Hash collisions increase data bit-error rates as the environment grows. Statistically this appears to be true, but don't lose sleep over it. Concerns about hash collisions apply only to deduplication systems that use a hash to identify redundant data. Vendors that use a secondary check to verify a match, or that don't use hashes at all, don't have to worry about hash collisions.
GlassHouse Technologies' Preston did the math on his blog and found that with 95 exabytes of data there's a 0.00000000000001110223024625156540423631668090820313% chance your system will discard a block it should keep as a result of a hash collision. The chance the corrupted block will actually be needed in a restore is even more remote.
"And if you have something less than 95 exabytes of data, then your odds don't appear in 50 decimal places," says Preston. "I think I'm OK with these odds."
Adventist Health got lucky. It made a decision based on lengthy onsite meetings with engineers from Data Domain and ExaGrid. Based on those meetings and their internal analysis, it opted for ExaGrid. Once the decision was made, Adventist Health's Aubry called Data Domain as a courtesy. Data Domain wouldn't give up and offered to send an appliance.
"I was a little nervous I might have made a wrong decision. We put in both and ran a bake off," says Aubry. ExaGrid was already installed on Adventist Health's routed network. It put the Data Domain appliance on a private network connected to its media server.

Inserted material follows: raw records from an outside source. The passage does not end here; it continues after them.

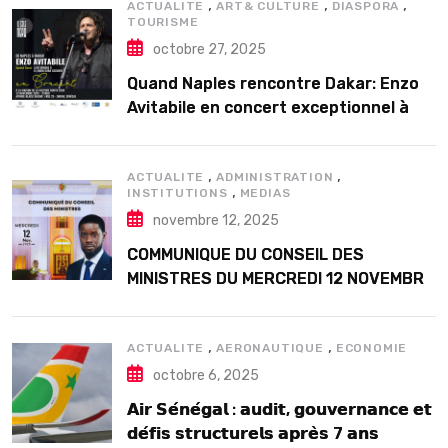
,
,
,
ACTUALITE
ART& CULTURE
DIASPORA
TOURISME
octobre 27, 2025
Quand Naples rencontre Dakar: Enzo
Avitabile en concert exceptionnel à
Douta Seck
,
,
ACTUALITE
ADMINISTRATION
,
INSTITUTIONS
MEDIAS
novembre 12, 2025
COMMUNIQUE DU CONSEIL DES
MINISTRES DU MERCREDI 12 NOVEMBRE
2025
,
,
ACTUALITE
AERONAUTIQUE
ECONOMIE
octobre 6, 2025
𝗔𝗶𝗿 𝗦𝗲́𝗻𝗲́𝗴𝗮𝗹 : 𝗮𝘂𝗱𝗶𝘁, 𝗴𝗼𝘂𝘃𝗲𝗿𝗻𝗮𝗻𝗰𝗲 𝗲𝘁
𝗱𝗲́𝗳𝗶𝘀 𝘀𝘁𝗿𝘂𝗰𝘁𝘂𝗿𝗲𝗹𝘀 𝗮𝗽𝗿𝗲̀𝘀 7 𝗮𝗻𝘀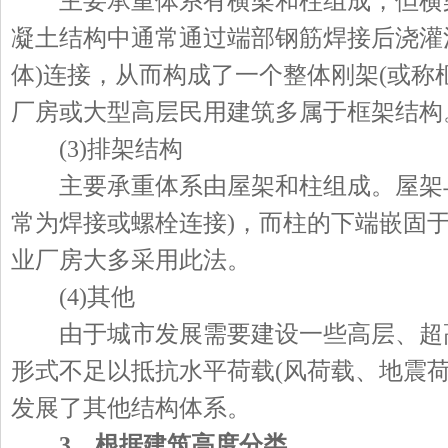
主要承重体系有横梁和柱组成，但横梁
凝土结构中通常通过端部钢筋焊接后浇灌
体)连接，从而构成了一个整体刚架(或称
厂房或大型高层民用建筑多属于框架结构
(3)排架结构
主要承重体系由屋架和柱组成。屋架与
常为焊接或螺栓连接)，而柱的下端嵌固
业厂房大多采用此法。
(4)其他
由于城市发展需要建设一些高层、超
形式不足以抵抗水平荷载(风荷载、地震荷
发展了其他结构体系。
3、根据建筑高度分类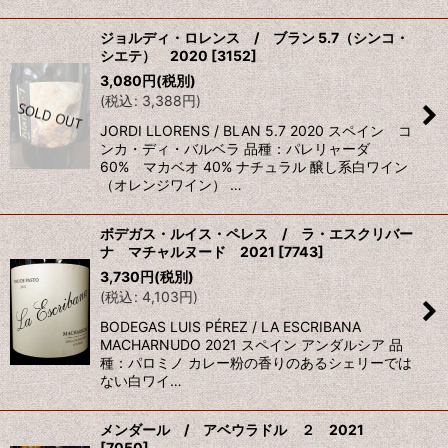
ジョルディ・ロレンス / ブラン 5.7（シンコ・
シエテ） 2020
[
3152
]
3,080
円
(税別)
(
税込
:
3,388
円
)
JORDI LLORENS / BLAN 5.7 2020 スペイン コ
ンカ・ディ・バルベラ 品種：パレリャーダ
60% マカベオ 40% ナチュラル 醸し系白ワイン
（オレンジワイン） …
ボデガス・ルイス・ペレス / ラ・エスクリバー
ナ マチャルヌード 2021
[
7743
]
3,730
円
(税別)
(
税込
:
4,103
円
)
BODEGAS LUIS PÉREZ / LA ESCRIBANA
MACHARNUDO 2021 スペイン アンダルシア 品
種：パロミノ カレー粉の香りのあるシェリーでは
ない白ワイ…
メンダール / アベウラドル ２ 2021
[
7050
]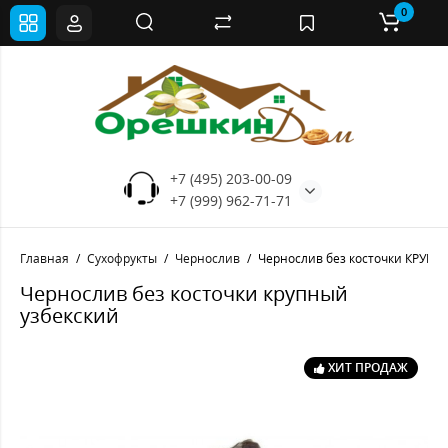
0
+7 (495) 203-00-09
+7 (999) 962-71-71
Главная
Сухофрукты
Чернослив
Чернослив без косточки КРУП
Чернослив без косточки крупный
узбекский
ХИТ ПРОДАЖ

"I was expecting Data Domain to outperform because of the private network," he says. Measuring the time it took to complete the end-to-end process, ExaGrid performed 20% faster, much to Aubry's relief as he was already committed to buying the ExaGrid.
Just about every consumer cliché applies to deduplication today: buyer beware, try before you buy, your mileage may vary, past performance is no indicator of future performance, one size doesn't fit all and so on. Fortunately, the market is competitive and price is negotiable. With the technology-industry analyst firm The 451 Group projecting the market to surpass $1 billion by 2009, up from $100 million just three years earlier, dedupe is hot. Shop around. Informed storage managers should be able to get a deduplication product that fits their needs at a competitive price.